The problem: Wherever the word "internationale" appears in a line of the data, that line should be copied.
-----
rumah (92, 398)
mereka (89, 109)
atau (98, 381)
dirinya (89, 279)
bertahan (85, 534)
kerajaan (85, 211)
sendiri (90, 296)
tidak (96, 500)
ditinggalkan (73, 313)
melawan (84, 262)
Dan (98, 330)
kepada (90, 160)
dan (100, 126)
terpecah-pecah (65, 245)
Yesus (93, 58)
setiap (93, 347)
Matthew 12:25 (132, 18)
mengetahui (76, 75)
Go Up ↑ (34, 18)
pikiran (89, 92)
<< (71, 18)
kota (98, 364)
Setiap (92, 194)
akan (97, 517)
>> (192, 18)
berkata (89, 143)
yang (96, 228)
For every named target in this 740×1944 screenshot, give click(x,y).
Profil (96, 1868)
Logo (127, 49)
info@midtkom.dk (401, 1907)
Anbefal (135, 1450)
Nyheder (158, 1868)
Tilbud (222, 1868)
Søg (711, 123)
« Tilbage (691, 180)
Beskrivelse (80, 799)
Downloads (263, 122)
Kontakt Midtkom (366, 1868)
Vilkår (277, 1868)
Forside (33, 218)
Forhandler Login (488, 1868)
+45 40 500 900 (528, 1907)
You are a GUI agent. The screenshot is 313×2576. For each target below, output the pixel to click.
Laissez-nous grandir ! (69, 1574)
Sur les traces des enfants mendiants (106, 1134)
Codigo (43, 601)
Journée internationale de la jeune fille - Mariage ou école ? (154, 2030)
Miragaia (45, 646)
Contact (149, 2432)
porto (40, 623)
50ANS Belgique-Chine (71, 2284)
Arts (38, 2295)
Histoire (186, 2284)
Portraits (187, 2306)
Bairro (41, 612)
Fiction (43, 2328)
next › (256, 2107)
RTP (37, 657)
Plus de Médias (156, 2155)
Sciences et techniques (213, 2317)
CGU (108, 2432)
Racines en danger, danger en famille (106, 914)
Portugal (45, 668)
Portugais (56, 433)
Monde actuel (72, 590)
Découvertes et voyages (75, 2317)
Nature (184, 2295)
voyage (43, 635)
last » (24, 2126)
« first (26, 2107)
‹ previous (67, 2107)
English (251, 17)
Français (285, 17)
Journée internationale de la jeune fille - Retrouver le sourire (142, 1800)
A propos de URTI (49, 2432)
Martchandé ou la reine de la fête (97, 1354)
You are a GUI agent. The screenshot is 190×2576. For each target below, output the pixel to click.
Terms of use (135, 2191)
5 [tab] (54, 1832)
-----
Your solution:
Journée internationale de la jeune fille - Mariage ou école ? (154, 2030)
Journée internationale de la jeune fille - Retrouver le sourire (142, 1800)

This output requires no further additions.